Venkatasubramaniam A, Evers L, Thakuriah P, Ampountolas K
The Alan Turing Institute, The British Library, London, UK.
School of Mathematics and Statistics, University of Glasgow, Glasgow, UK.
J Appl Stat. 2021 Nov 16;50(4):909-926. doi: 10.1080/02664763.2021.2001443. eCollection 2023.

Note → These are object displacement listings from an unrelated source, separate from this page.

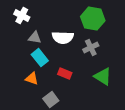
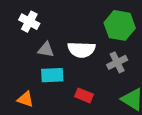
cyan rectangle: (40, 58) -> (52, 75), turned -54
orange triangle: (32, 79) -> (25, 99), moved

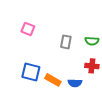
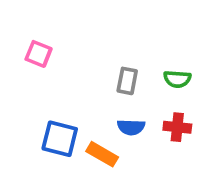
pink square: (28, 29) -> (39, 54), moved
blue semicircle: (75, 83) -> (131, 127), moved

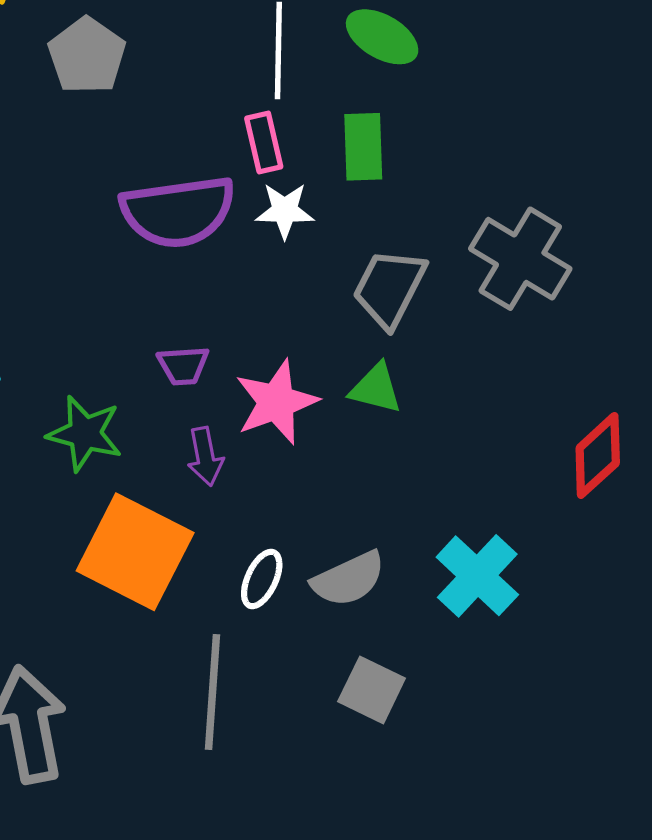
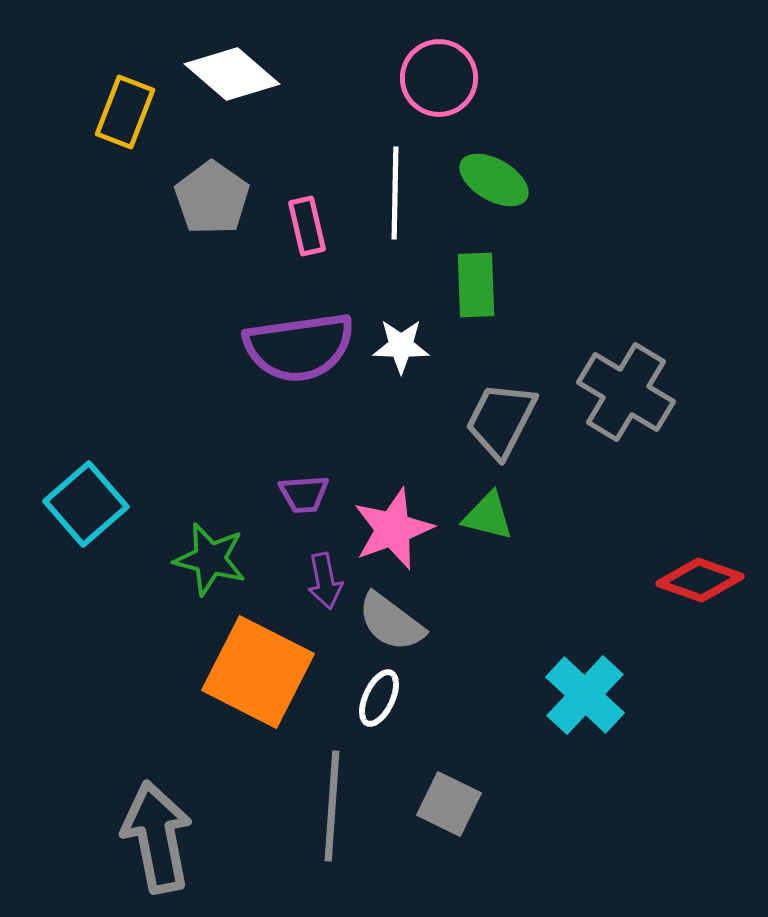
pink rectangle: (264, 142) -> (307, 226), moved
red diamond: (598, 455) -> (700, 580), turned 62
gray semicircle: (349, 579) -> (391, 622), moved, turned 62
gray square: (372, 690) -> (449, 804), moved

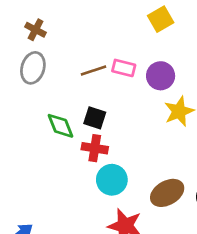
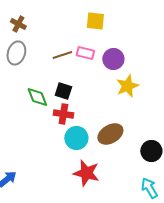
yellow square: (161, 19) -> (95, 21), moved, turned 36
brown ellipse: (167, 193) -> (110, 134), moved

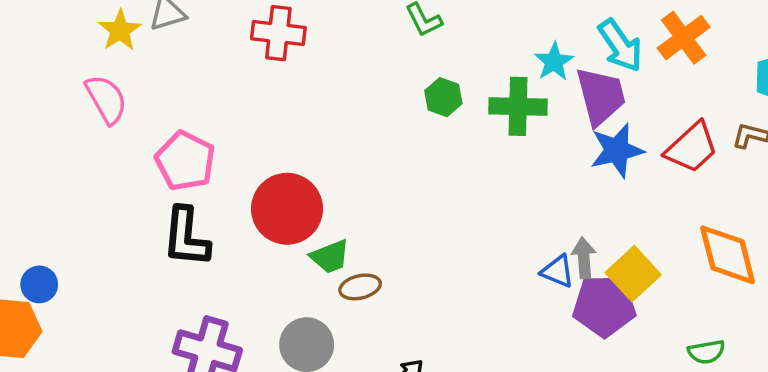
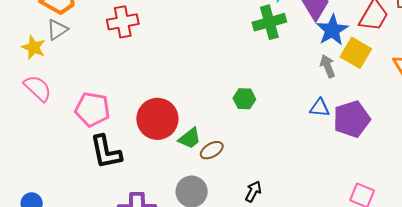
green hexagon: (443, 97) -> (244, 99), moved
gray arrow: (584, 258) -> (328, 66), moved
yellow square: (633, 274) -> (356, 53), moved

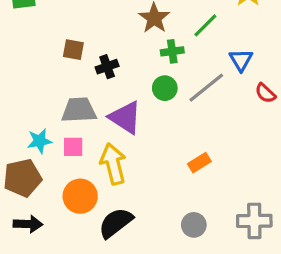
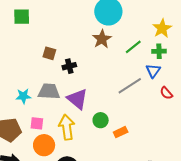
green cross: (172, 51) -> (159, 51), moved
green circle: (165, 88) -> (101, 120), moved
cyan star: (40, 141) -> (23, 96), moved
pink square: (73, 147) -> (37, 123), moved

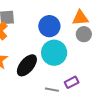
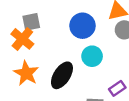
cyan circle: (54, 53) -> (92, 56), size x0.7

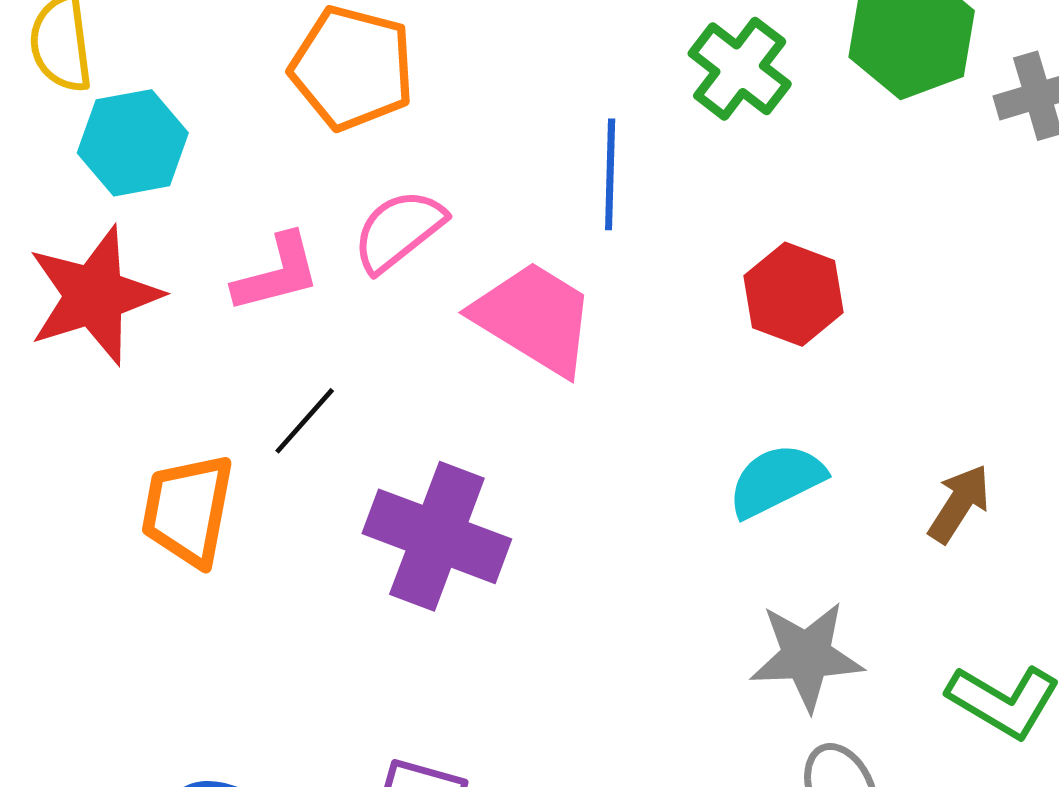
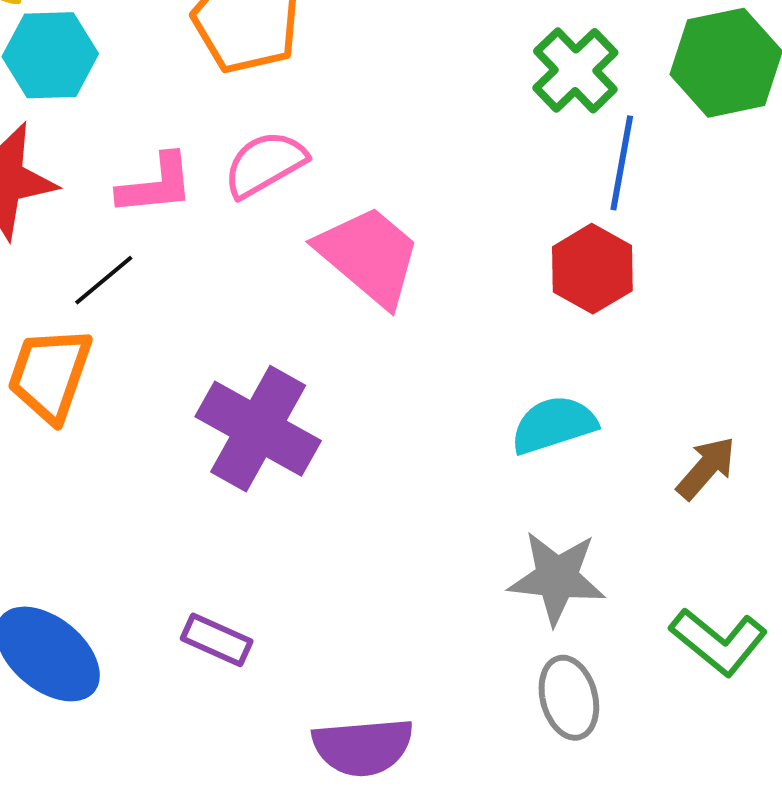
blue line: (610, 174) -> (622, 163), moved
black line: (305, 421) -> (104, 280), moved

This paper presents a new method called the (FDCA) that seeks to identify spatially contiguous clusters and incorporate changes in temporal patterns across overcrowded networks. This method is motivated by a graph-based network composed of sensors arranged over space where recorded observations for each sensor represent a multi-modal distribution. The proposed method is fully non-parametric and generates clusters within an agglomerative hierarchical clustering approach based on a measure of distance that defines a cumulative distribution function over temporal changes for different locations in space. Traditional hierarchical clustering algorithms that are spatially adapted do not typically accommodate the temporal characteristics of the underlying data. The effectiveness of the FDCA is illustrated using an application to both empirical and simulated data from about 400 sensors in a 2.5 square miles network area in downtown San Francisco, California. The results demonstrate the superior ability of the the FDCA in identifying compared to functional only and distributional only algorithms and similar performance to a model-based clustering algorithm.
本文提出了一种名为(FDCA)的新方法,该方法旨在识别空间上相邻的聚类,并纳入过度拥挤网络中时间模式的变化。此方法的灵感来源于一个基于图的网络,该网络由分布在空间中的传感器组成,每个传感器记录的观测值代表一种多模态分布。所提出的方法完全是非参数的,并在凝聚层次聚类方法中基于一种距离度量生成聚类,该距离度量定义了空间中不同位置随时间变化的累积分布函数。传统的空间自适应层次聚类算法通常不考虑基础数据的时间特征。通过将FDCA应用于加利福尼亚州旧金山闹市区一个2.5平方英里网络区域内约400个传感器的经验数据和模拟数据,说明了FDCA的有效性。结果表明,与仅基于功能和仅基于分布的算法相比,FDCA在识别方面具有卓越能力,并且与基于模型的聚类算法具有相似的性能。